---------- Data provided ----------

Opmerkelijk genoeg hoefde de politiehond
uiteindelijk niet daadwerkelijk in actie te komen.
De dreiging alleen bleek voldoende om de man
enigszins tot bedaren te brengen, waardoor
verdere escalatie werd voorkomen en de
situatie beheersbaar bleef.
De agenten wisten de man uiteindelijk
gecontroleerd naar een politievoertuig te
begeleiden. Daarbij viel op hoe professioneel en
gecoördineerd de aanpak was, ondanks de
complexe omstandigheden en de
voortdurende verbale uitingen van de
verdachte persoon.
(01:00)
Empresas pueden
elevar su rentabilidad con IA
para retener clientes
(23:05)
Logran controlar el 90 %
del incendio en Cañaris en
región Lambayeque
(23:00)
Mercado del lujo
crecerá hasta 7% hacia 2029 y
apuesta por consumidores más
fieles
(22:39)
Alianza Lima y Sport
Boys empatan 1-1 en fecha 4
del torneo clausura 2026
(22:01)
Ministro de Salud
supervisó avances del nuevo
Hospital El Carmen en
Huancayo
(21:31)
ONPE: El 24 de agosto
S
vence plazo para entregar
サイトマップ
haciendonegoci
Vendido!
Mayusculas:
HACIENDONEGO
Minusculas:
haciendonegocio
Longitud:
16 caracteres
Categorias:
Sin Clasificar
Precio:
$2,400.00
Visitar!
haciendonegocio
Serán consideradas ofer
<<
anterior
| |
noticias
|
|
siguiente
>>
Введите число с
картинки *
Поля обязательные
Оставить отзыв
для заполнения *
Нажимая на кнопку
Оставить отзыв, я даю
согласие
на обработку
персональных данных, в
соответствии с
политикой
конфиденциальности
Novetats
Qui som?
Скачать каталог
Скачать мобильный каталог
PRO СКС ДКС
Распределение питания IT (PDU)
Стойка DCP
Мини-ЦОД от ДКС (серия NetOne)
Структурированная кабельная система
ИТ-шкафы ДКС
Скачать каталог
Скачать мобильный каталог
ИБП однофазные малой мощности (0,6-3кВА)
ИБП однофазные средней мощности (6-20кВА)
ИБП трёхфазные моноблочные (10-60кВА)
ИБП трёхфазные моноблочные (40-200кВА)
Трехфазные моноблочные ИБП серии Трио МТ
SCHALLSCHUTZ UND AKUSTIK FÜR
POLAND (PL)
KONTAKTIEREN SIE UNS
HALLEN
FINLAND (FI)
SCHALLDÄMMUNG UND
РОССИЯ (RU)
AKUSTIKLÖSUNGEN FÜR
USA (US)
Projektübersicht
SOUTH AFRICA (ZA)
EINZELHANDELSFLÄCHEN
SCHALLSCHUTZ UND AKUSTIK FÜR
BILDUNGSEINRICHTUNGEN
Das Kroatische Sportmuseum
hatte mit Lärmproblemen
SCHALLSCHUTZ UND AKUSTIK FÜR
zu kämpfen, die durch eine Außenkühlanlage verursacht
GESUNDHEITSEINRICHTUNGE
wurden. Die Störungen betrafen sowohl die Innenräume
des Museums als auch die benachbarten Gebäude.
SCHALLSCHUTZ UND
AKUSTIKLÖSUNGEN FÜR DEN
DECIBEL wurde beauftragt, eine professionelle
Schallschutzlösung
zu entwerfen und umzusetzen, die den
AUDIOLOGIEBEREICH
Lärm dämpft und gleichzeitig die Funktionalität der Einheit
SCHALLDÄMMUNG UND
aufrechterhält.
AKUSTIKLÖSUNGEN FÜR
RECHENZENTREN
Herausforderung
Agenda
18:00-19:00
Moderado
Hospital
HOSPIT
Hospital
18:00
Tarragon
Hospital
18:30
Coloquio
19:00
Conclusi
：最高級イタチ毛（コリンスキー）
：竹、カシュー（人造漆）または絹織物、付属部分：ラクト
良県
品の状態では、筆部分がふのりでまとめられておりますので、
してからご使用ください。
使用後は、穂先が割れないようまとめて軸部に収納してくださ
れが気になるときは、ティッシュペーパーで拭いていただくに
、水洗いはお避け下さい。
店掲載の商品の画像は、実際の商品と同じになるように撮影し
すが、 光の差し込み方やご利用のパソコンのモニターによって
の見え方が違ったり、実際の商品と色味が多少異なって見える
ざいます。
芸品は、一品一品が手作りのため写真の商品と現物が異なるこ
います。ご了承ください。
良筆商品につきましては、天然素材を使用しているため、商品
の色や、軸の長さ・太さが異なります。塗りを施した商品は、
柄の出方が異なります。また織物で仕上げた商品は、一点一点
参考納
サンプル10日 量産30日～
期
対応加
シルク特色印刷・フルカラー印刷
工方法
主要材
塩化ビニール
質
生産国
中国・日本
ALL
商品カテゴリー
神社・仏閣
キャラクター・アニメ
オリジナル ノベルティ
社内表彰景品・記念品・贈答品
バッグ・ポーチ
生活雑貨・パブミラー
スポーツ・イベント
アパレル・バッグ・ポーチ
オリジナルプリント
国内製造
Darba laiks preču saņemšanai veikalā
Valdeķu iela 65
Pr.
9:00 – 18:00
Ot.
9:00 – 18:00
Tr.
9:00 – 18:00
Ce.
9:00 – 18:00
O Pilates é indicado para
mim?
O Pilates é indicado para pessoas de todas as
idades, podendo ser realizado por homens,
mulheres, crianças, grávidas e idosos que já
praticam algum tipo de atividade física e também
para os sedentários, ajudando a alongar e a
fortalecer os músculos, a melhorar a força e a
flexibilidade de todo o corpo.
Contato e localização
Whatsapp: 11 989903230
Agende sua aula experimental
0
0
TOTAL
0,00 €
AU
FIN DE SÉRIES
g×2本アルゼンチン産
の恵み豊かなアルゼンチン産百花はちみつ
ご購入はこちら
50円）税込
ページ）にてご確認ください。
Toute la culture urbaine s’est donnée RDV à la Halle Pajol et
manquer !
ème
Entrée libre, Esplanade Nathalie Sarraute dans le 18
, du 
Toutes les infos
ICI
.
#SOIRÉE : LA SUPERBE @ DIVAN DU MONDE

----------

• **Work task**
What is needed is an exact copy of the lines from the one containing "para os sedentários, ajudando a alongar e a" to the end of the data; please add nothing else.

• **Result**
para os sedentários, ajudando a alongar e a
fortalecer os músculos, a melhorar a força e a
flexibilidade de todo o corpo.
Contato e localização
Whatsapp: 11 989903230
Agende sua aula experimental
0
0
TOTAL
0,00 €
AU
FIN DE SÉRIES
g×2本アルゼンチン産
の恵み豊かなアルゼンチン産百花はちみつ
ご購入はこちら
50円）税込
ページ）にてご確認ください。
Toute la culture urbaine s’est donnée RDV à la Halle Pajol et
manquer !
ème
Entrée libre, Esplanade Nathalie Sarraute dans le 18
, du 
Toutes les infos
ICI
.
#SOIRÉE : LA SUPERBE @ DIVAN DU MONDE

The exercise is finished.